**Work task**
Each entry should be transcribed exactly as written, and any picture left out.

**Data listing**
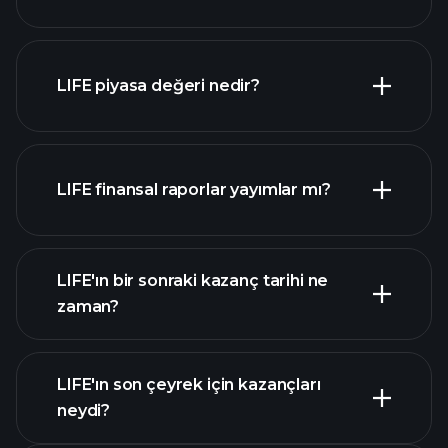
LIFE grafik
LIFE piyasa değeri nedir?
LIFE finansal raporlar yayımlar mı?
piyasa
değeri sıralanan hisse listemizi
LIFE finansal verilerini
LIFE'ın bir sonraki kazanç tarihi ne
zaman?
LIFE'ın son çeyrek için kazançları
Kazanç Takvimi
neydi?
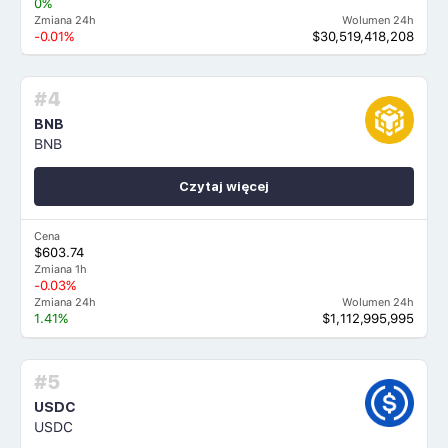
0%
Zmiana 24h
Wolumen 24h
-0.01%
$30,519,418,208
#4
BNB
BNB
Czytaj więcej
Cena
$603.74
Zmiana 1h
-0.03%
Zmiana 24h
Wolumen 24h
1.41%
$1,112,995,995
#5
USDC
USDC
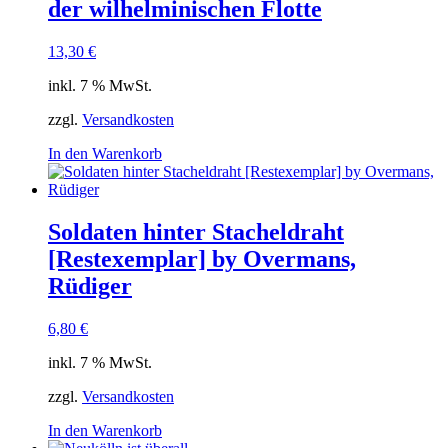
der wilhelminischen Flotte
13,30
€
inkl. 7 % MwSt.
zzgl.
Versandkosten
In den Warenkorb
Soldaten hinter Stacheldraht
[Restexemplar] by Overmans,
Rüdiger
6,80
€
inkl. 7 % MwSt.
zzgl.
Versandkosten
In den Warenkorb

**Output of the task**
LIFE grafik
LIFE piyasa değeri nedir?
LIFE finansal raporlar yayımlar mı?
piyasa
değeri sıralanan hisse listemizi
LIFE finansal verilerini
LIFE'ın bir sonraki kazanç tarihi ne
zaman?
LIFE'ın son çeyrek için kazançları
Kazanç Takvimi
neydi?
0%
Zmiana 24h
Wolumen 24h
-0.01%
$30,519,418,208
#4
BNB
BNB
Czytaj więcej
Cena
$603.74
Zmiana 1h
-0.03%
Zmiana 24h
Wolumen 24h
1.41%
$1,112,995,995
#5
USDC
USDC
der wilhelminischen Flotte
13,30
€
inkl. 7 % MwSt.
zzgl.
Versandkosten
In den Warenkorb
Soldaten hinter Stacheldraht
[Restexemplar] by Overmans,
Rüdiger
6,80
€
inkl. 7 % MwSt.
zzgl.
Versandkosten
In den Warenkorb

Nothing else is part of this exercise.